§ Recorded data:
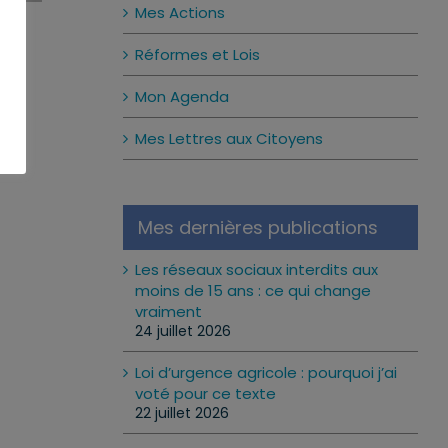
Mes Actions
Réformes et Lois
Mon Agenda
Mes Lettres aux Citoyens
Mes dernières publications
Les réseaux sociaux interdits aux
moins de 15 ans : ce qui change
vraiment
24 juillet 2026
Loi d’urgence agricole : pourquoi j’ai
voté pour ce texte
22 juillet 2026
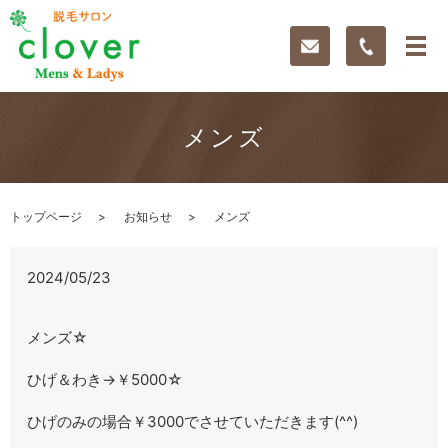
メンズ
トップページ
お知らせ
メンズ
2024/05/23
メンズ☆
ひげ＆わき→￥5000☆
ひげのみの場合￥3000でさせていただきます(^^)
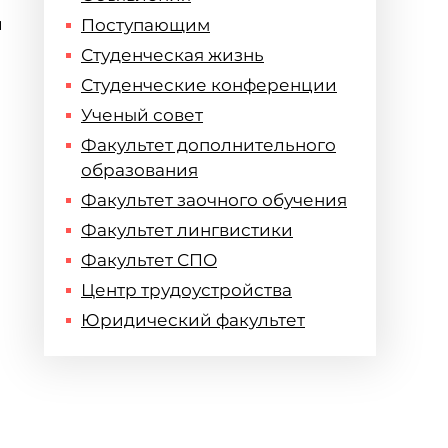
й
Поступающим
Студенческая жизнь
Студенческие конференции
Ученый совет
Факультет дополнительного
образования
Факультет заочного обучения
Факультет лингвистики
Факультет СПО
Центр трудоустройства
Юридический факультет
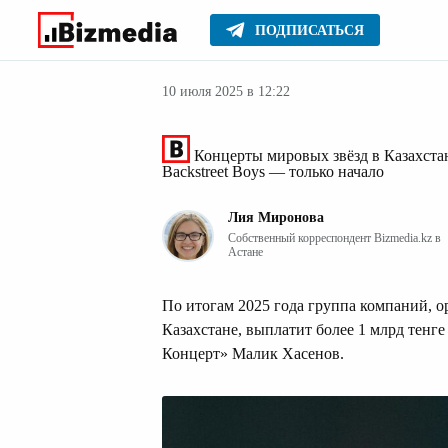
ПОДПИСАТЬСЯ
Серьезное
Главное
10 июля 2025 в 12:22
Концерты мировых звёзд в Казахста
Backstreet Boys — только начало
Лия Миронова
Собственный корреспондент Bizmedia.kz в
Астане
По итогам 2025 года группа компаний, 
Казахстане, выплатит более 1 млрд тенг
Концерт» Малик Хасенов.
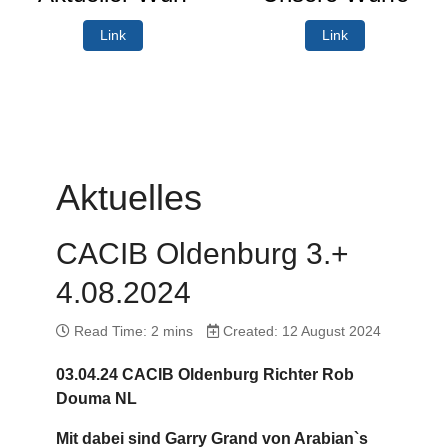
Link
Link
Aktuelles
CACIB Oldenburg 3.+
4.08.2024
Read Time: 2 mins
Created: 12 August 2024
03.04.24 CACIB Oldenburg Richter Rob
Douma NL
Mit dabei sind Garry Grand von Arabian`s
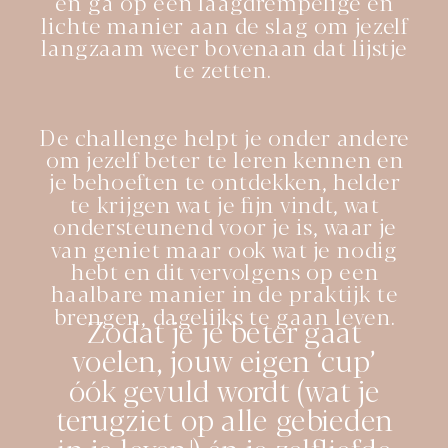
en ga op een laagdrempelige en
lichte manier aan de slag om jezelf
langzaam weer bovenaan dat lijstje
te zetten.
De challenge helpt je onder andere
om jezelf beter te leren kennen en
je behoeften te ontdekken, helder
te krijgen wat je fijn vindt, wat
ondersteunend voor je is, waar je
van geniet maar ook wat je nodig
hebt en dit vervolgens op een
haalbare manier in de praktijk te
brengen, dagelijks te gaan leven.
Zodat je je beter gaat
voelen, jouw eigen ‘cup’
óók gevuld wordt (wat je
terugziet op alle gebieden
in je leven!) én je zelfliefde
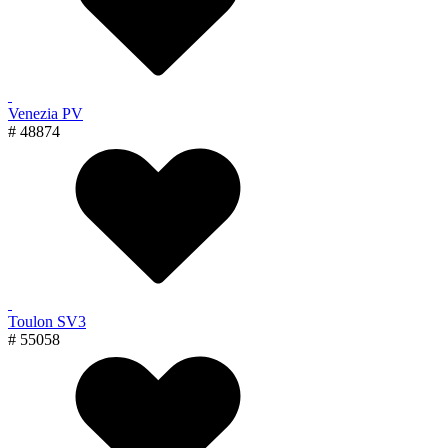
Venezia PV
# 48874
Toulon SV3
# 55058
...
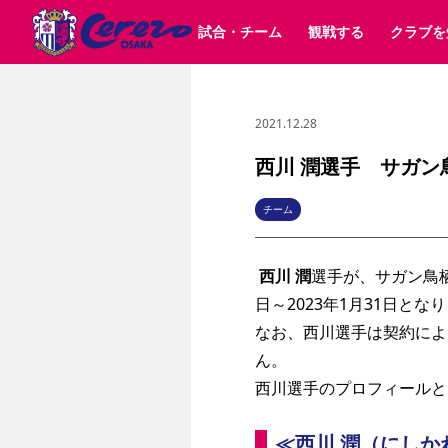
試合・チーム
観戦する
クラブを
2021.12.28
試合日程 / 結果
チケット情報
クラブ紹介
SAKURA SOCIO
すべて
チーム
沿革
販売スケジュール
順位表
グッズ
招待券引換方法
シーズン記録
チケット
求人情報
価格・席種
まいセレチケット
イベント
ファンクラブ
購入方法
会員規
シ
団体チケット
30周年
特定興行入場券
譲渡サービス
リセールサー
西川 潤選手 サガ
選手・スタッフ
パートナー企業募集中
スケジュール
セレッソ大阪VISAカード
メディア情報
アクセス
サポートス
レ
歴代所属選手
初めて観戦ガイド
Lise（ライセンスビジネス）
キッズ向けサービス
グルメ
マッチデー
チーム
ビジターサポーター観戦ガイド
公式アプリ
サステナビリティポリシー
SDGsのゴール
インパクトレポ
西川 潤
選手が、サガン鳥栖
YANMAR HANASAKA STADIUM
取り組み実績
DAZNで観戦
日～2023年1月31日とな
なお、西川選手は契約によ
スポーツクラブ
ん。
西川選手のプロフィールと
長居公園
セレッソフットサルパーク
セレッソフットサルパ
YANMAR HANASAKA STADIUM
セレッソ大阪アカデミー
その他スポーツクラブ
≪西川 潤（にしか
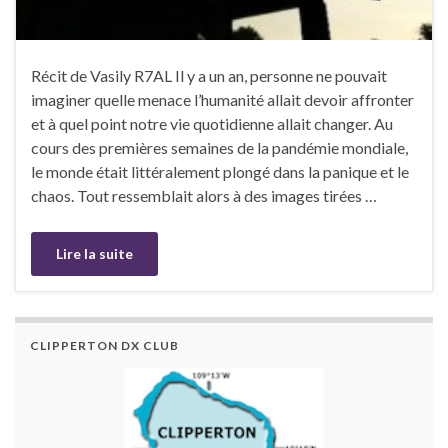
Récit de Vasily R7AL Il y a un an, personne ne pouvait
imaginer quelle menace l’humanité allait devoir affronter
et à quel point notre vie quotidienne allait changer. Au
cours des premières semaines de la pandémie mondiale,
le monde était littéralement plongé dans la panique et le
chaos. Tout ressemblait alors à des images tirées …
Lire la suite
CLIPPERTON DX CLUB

§ Exercise:
Above are some entries; copy exactly the lines from the line with "Mes Actions" through the line with "Ученый совет", both included, but none of the pictures.

§ Result of the task:
Mes Actions
Réformes et Lois
Mon Agenda
Mes Lettres aux Citoyens
Mes dernières publications
Les réseaux sociaux interdits aux
moins de 15 ans : ce qui change
vraiment
24 juillet 2026
Loi d’urgence agricole : pourquoi j’ai
voté pour ce texte
22 juillet 2026
メンズ
トップページ
お知らせ
メンズ
2024/05/23
メンズ☆
ひげ＆わき→￥5000☆
ひげのみの場合￥3000でさせていただきます(^^)
й
Поступающим
Студенческая жизнь
Студенческие конференции
Ученый совет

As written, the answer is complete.